Le type, allongé en contre bas, convulsant, rassurait ceux qui s’étaient approchés de lui ; il portait les bras, tremblants vers eux, le visage incapable d’articuler les mots, mais tout son corps disait : ne vous en faites pas, c’est provisoire, ne vous en faites pas, j’ai l’habitude, c’est une crise, j’ai l’habitude : cela ne va pas durer.

Cela n’avait pas duré.

Il s’était relevé, un peu faible, mais il avait réussi, seul, à remonter sur le quai, puis s’était assis contre un pilier pour reprendre des forces.
Il pouvait parler maintenant ; il disait, tranquillement, que cela lui arrivait, que ces crises n’étaient pas graves, qu’il fallait les laisser passer.
Avec le temps, le souvenir était resté vif en lui, l’image ce type qui convulsait en rassurant les passants apeurés. Il y pensait comme un souvenir d’enfance dont on ignore si c’est un rêve, ou une légende qu’un autre lui aurait raconté, un désir de fable. Il peuplait tout cela de détails qui l’aidaient à comprendre cette vie.

Quand il marchait le long d’un quai, il se souvenait du visage de cet homme décomposé, les yeux, les lèvres, le front, tout, qui remuait, et la menace d’un train qui pouvait passer.

Il se souvenait aussi des bras et des mains tordus, des poignets retournés et qui, tendus vers les passants, possédaient encore la civilité, la pudeur et l’assurance : ne vous en faites pas, tout cela est provisoire, j’ai l’habitude, ne vous en faites pas, pardonnez-moi.

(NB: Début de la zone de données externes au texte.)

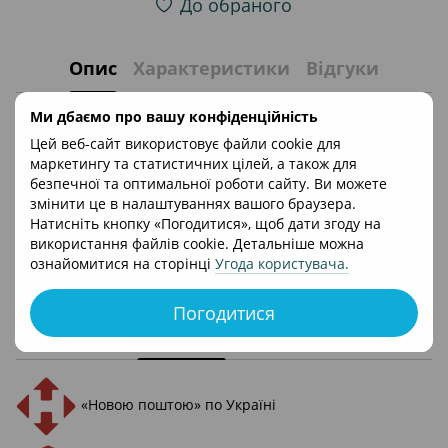
До обраного
Опис
Характеристики
Відгуки
Ми дбаємо про вашу конфіденційність
Дитячий горщик-стілець дитячий MONSTERS
Цей веб-сайт використовує файли cookie для
Усі технічні характеристики:
маркетингу та статистичних цілей, а також для
Для дітей від 18+ місяців;
безпечної та оптимальної роботи сайту. Ви можете
Вага виробу 0,200 кг;
змінити це в налаштуваннях вашого браузера.
Натисніть кнопку «Погодитися», щоб дати згоду на
Країна виробник Польща;
використання файлів cookie. Детальніше можна
Країна реєстрації бренду Польща;
ознайомитися на сторінці
Угода користувача
.
Матеріал пластик.
Погодитися
Доставка
Оплата
«Новою поштою» по Україні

La crise sur le visage comme une décharge et le corps qui ne répond plus, doit laisser faire la crise le ravager le temps qu’elle s’exécute et s’épuise d’elle-même, le corps qui ensuite se relève après la crise toujours un peu plus faible.

Quand il rentrait dans une gare, l’image lui revenait de notre histoire basculée sur les voies, secouée dans ses tremblements, les rictus, et l’œil qui se ferme et s’ouvre seul, les lèvres tirées, puis la crise qui ne passe plus, le corps qui continue les secousses comme si c’était son mouvement propre et disant à ceux qui viendraient le secourir, ne vous en faites pas, ne vous en faites pas, j’ai l’habitude, cela va passer, et rien ne passe, alors on s’éloigne, rien ne passe sauf bientôt avec la vitesse d’un train qui ralentit emporté dans son poids quelque chose – est-ce le monde – qui va à la rencontre de ce corps, l’éventrera sans le voir, corps qui peut-être après le passage continuera d’être remué dans ses secousses, et dira, ne vous en faites pas, j’ai l’habitude, à personne qui l’entendra.